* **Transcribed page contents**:
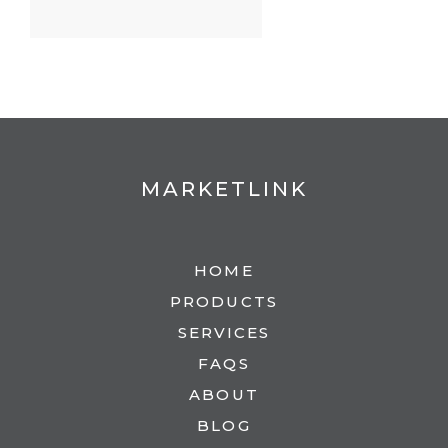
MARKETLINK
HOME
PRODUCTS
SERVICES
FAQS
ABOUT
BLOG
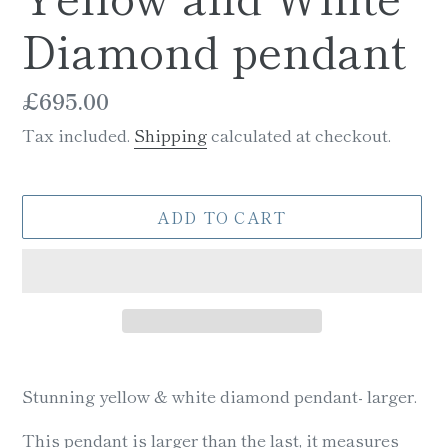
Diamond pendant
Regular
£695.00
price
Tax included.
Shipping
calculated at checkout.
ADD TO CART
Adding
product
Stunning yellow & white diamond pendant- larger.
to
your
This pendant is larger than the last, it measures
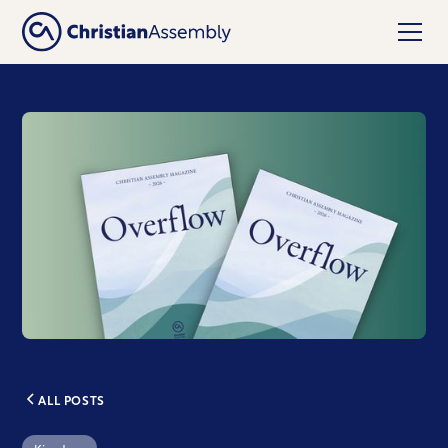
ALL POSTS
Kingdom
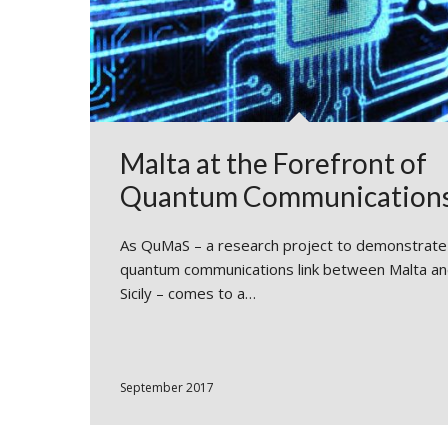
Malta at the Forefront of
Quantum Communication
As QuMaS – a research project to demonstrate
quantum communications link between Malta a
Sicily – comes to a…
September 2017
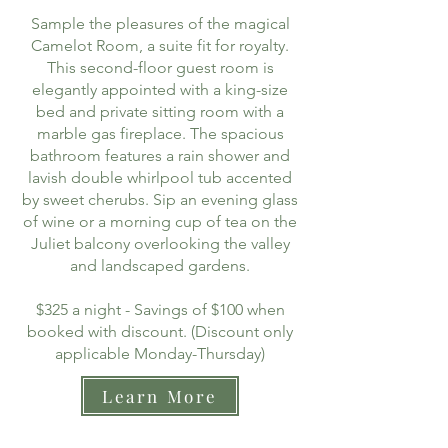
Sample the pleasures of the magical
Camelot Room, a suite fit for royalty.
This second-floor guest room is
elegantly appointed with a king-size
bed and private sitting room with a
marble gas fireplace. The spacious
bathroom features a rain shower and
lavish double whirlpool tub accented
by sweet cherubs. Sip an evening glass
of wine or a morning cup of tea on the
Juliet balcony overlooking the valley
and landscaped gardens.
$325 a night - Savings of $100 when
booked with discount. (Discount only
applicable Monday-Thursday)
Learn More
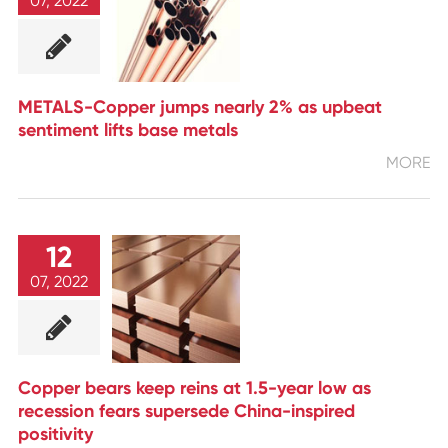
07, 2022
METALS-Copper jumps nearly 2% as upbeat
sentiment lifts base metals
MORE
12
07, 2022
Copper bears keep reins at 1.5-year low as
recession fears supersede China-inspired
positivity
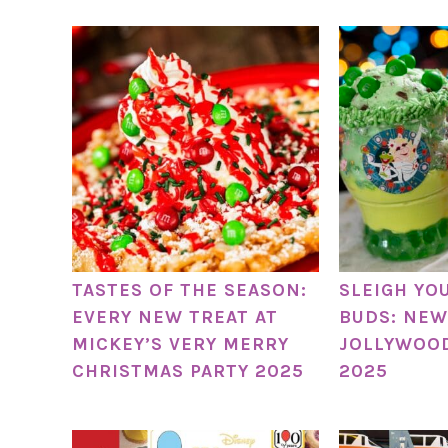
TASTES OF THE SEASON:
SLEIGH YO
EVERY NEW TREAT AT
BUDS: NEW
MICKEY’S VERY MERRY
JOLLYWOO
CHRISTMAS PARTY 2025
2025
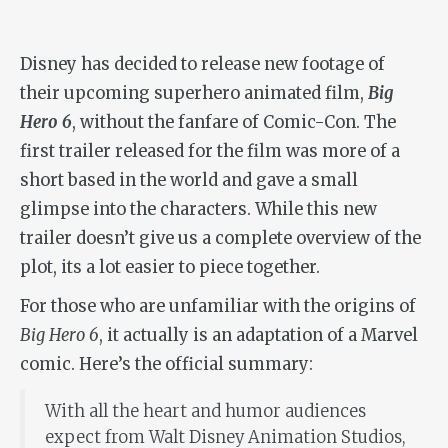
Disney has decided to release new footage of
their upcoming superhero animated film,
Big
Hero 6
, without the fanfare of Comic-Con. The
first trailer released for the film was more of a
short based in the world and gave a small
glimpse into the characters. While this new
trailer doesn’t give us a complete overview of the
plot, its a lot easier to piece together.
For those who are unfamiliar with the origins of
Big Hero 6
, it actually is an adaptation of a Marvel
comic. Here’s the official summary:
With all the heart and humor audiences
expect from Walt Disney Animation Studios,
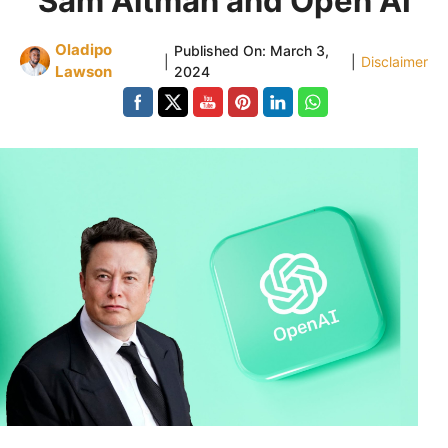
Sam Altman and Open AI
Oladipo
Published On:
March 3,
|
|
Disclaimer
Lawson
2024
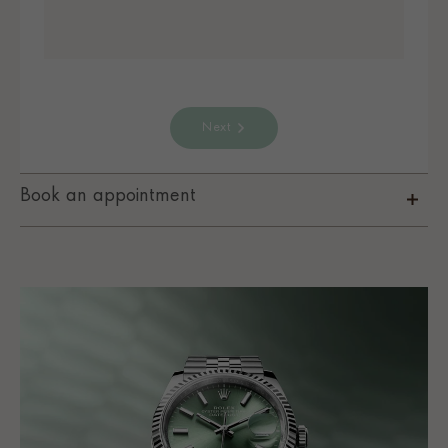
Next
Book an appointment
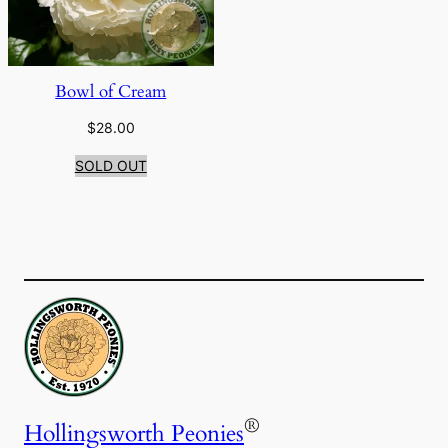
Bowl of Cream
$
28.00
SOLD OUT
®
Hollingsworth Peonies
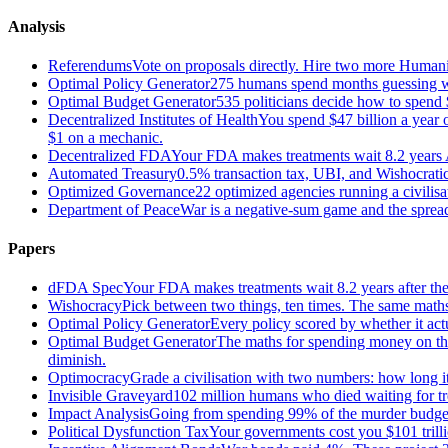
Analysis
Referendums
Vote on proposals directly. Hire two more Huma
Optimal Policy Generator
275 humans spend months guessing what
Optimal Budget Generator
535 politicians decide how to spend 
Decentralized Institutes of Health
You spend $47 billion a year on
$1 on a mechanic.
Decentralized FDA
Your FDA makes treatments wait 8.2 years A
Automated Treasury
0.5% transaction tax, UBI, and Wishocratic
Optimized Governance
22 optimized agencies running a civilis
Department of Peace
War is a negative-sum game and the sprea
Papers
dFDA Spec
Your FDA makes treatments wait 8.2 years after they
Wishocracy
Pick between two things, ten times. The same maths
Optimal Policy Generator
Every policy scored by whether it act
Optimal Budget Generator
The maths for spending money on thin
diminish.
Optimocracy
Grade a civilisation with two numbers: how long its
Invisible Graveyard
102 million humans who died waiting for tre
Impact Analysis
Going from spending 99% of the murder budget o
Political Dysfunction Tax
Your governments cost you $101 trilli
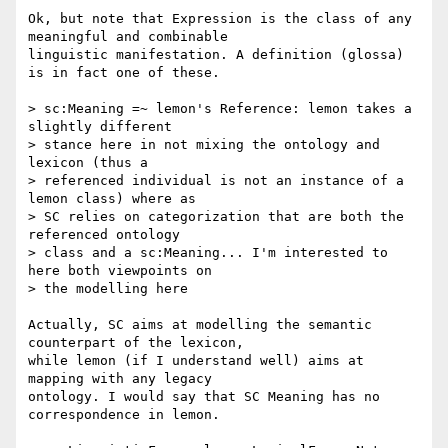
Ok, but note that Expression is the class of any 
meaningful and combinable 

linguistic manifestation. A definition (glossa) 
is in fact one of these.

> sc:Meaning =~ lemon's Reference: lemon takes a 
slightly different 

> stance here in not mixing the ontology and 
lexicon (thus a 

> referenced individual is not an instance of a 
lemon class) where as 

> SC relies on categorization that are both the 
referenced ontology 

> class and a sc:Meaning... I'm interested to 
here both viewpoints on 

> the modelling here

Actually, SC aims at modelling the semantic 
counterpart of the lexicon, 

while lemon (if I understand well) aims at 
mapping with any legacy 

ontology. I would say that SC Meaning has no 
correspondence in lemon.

* **Task goal**: From the records above, return each line that includes "Malta".

* **Problem solution**:
Malta at the Forefront of
quantum communications link between Malta a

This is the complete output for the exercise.